CHICAGO (WLS) -- There is a big mess to clean up at Morton Salt in Chicago's Goose Island neighborhood, after an avalanche of salt spilled onto nearly a dozen cars at the McGrath Acura dealership next door. But it could be days until the owners of those cars get their vehicles back, as there are major structural issues with the Morton Salt roof.

A wall partially collapsed at the storage facility in the 1300-block of North Elston Avenue around 2 p.m. Tuesday. No one was injured in the downpour, which buried at least three cars and crushed the tops of others.

PHOTOS: Morton Salt collapse covers cars at Acura Dealership

Eleven vehicles were damaged; three of them were new to the dealership. Others belonged to customers waiting for service.

Noble Jones, general manager of McGrath Acura, says that building inspectors have been to the site and said the roof needs to be stabilized before any major cleanup can commence, which will take time.

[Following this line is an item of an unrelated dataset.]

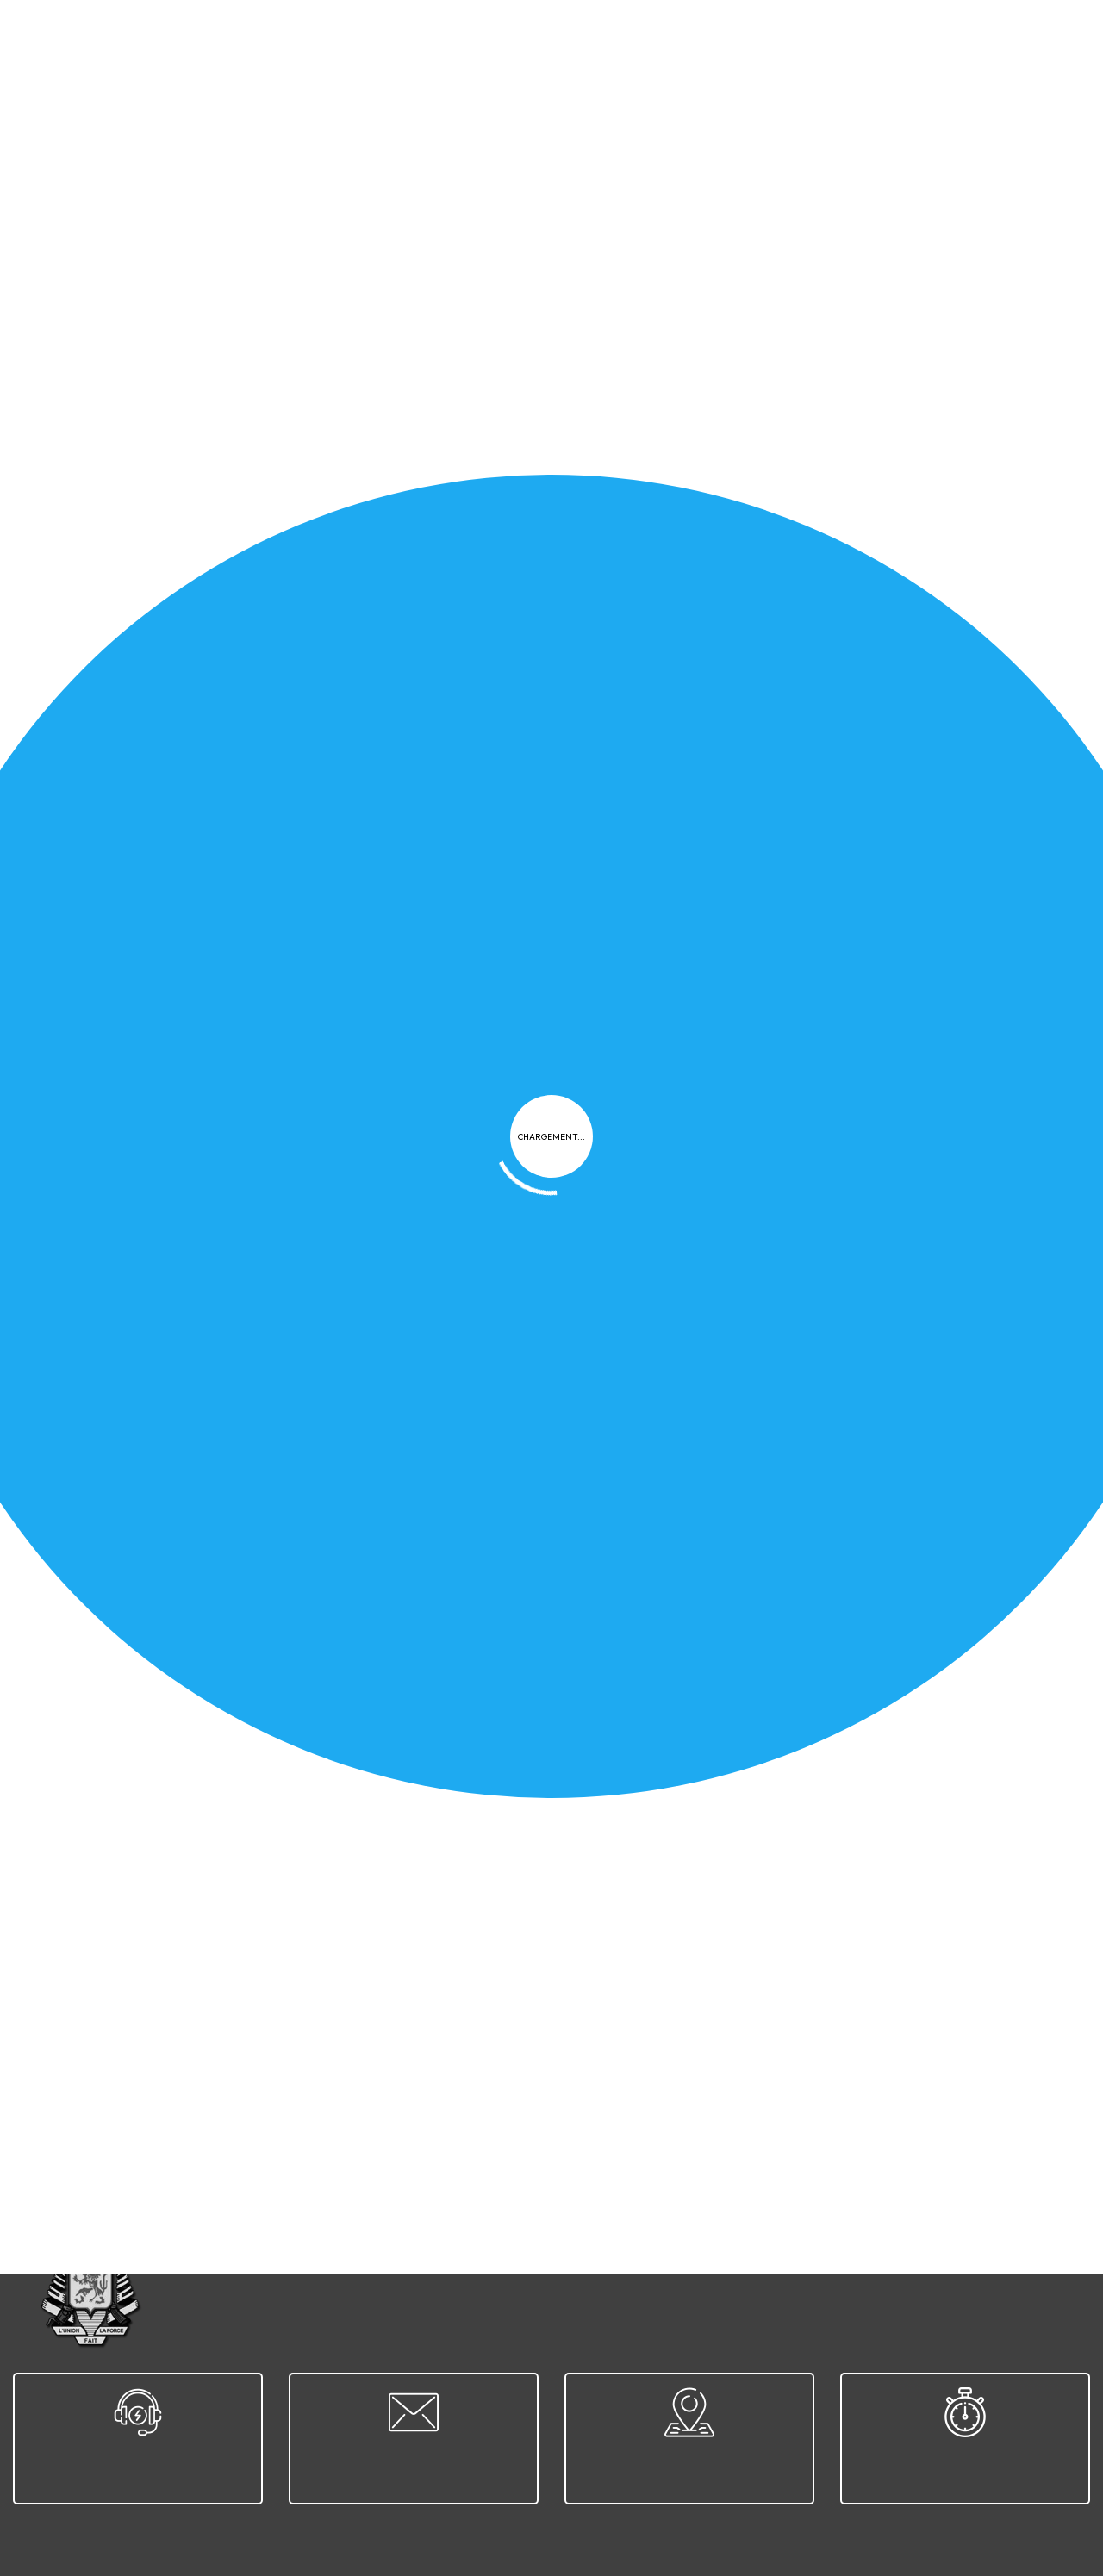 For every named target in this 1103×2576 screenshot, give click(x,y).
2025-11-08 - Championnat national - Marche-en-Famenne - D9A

The city says the Morton roof, where it reads "When it rains, it pours," had not been maintained in sound condition, and that there was an outstanding violation to that effect. The wall gave way when the road salt inside was piled too high, with too much weight causing too much pressure. Surveillance camera video, not yet made public, shows a cloud of falling salt and brick lasting roughly 90 seconds.

The dealership's general manager is thankful his customers and employees are ok.

"It happened fast but it gave us a little warning because we can hear bricks and things falling before the wall actually collapsed," said Noble Jones, general manager at McGrath Acura. "We were able to get people out of the way but usually in that area you would have 10-15 people moving cars back and forth."

Structural engineers are trying to determine whether the building can be repaired. Meanwhile, McGrath Acura is working to replace the damaged cars and Morton's salt insurance agents have been to the site and will make good on replacing the cars destroyed by the salt. Jones hopes customers will have new or similar cars in about 15 days.